A python application inside a Docker container that expodes an API and can identify outliers in time-series data. It uses generated stock data stored in csv files.
First step in outlier detection is to extract a sample of 30 data points starting from a random timestamp inside the files. The files are determined by the input parameters stock_exhange, stock_id, file_no.
After the sample data is selected the outliers are identified by comparing all the values with a computed threshhold, any values lower or higher than the treshold are considered outliers.
The threshold is calculated with the following formula:
upper_limit = mean + 2 * standard_deviation
lower_limit = mean - 2 * standard_deviation
Where mean is the computed mean of the values from the selected data and standard_deviation is the standard deviation computed from the selected data.
After the outliers are identified they are saved in the output directory in a csv file.
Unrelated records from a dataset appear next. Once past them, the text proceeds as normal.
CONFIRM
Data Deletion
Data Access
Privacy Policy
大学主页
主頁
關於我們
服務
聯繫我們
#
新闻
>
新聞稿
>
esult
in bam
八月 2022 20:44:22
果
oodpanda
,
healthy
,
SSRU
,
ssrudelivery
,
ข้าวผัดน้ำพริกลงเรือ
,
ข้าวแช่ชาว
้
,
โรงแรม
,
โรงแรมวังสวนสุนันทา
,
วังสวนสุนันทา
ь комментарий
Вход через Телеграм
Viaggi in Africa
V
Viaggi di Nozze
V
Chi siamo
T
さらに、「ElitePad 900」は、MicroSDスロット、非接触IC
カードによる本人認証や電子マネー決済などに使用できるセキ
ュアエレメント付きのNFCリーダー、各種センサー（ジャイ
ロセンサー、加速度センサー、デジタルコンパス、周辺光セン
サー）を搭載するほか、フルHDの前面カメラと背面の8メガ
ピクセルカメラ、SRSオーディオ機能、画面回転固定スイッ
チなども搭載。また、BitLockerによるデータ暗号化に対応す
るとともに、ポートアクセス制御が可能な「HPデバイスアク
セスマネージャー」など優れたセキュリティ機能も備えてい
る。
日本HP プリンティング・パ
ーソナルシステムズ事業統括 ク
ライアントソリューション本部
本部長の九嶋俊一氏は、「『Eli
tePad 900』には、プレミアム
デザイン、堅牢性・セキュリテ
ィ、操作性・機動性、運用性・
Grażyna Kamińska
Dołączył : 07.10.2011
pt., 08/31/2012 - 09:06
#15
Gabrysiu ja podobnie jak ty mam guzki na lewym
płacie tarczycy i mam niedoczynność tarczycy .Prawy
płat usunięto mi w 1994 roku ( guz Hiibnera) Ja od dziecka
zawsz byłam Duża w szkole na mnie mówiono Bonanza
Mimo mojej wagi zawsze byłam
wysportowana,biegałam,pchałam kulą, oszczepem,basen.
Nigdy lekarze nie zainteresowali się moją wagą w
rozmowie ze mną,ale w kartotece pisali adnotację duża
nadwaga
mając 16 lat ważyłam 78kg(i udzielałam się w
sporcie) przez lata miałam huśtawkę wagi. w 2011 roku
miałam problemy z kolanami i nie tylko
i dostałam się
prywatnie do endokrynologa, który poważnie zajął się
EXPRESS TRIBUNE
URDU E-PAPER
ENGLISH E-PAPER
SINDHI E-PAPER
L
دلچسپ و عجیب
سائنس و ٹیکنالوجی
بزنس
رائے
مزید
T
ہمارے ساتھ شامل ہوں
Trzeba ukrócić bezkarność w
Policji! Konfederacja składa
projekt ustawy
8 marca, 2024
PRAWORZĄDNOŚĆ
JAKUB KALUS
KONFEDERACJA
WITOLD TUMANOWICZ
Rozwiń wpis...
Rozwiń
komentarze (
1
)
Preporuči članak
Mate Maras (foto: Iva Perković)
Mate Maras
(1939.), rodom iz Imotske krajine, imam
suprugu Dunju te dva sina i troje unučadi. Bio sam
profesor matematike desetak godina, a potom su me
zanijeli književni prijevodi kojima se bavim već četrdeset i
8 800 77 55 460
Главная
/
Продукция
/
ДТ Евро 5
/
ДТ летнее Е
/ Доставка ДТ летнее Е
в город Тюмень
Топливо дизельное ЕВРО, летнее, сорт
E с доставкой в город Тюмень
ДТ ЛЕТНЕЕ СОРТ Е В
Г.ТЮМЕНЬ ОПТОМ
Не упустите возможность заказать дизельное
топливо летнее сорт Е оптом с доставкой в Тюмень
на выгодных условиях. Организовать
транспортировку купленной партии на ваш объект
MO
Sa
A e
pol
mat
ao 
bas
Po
One csv file for each stock_id, grouped in folders for each stock_exhange.
docker-compose.yml # docker-compose file that runs the application
app:
Dockerfile # Image definition for the docker container
requirements.txt # Python dependencies for the application
src:
StockData.py # Python class that handles all data related functions
app.py # Python file that handles API requests
stock_price_data_files: # Directory that contains the stock data files
STOCK_EXCHANGE:
STOCK_ID.csv
outlier_files_output: # Output folder for storing outliers in csv files
request_timestamp: # Folder for specific request
STOCK_EXCHANGE:
STOCK_ID.csv
The app exposes an api having the following endponts:
ENDPOINT | PATH | DESCRIPTION | PARAMETERS |
---|---|---|---|
GET_OULIERS_FROM_STOCK_DATA | /get/outliers | Returns a json object for the stocks selected trough the input parameters | stock_exhange, stock_id, file_no |
Just run docker-compose up -d --build
and it should create a container running the application. By default the application will run on port 8080, but you can change that in the docker-compose.yaml file
- Install requirements.txt using pip: "pip install -r requirements.txt"
- make sure you are in the src directory
- run app.py
In order to use the application you need to send requests to the application:
curl 'http://localhost:8080/get/outliers'
You can use the input parameters in order to select the data you want to be processed and he output is received as a json in the response of the request, or in the outlier_files_output folder as csv files
Will process all the files from the specified stock exchange.
POSSIBLE VALUES:
- LSE
- NASDAQ
- NYSE
curl 'http://localhost:8080/get/outliers?stock_exchange=LSE'
Will process only the file of the specified stock ID
POSSIBLE VALUES:
- LSE
- FLTR
- GSK
- NASDAQ
- TSLA
- NYSE
- ASH
- NMR
curl 'http://localhost:8080/get/outliers?stock_id=TSLA'
curl 'http://localhost:8080/get/outliers?stock_exchange=LSE&stock_id=FLTR'
Will process only a certain number of stocks from the specified stock exchange
curl 'http://localhost:8080/get/outliers?file_no=1'
curl 'http://localhost:8080/get/outliers?stock_exchange=LSE&file_no=1'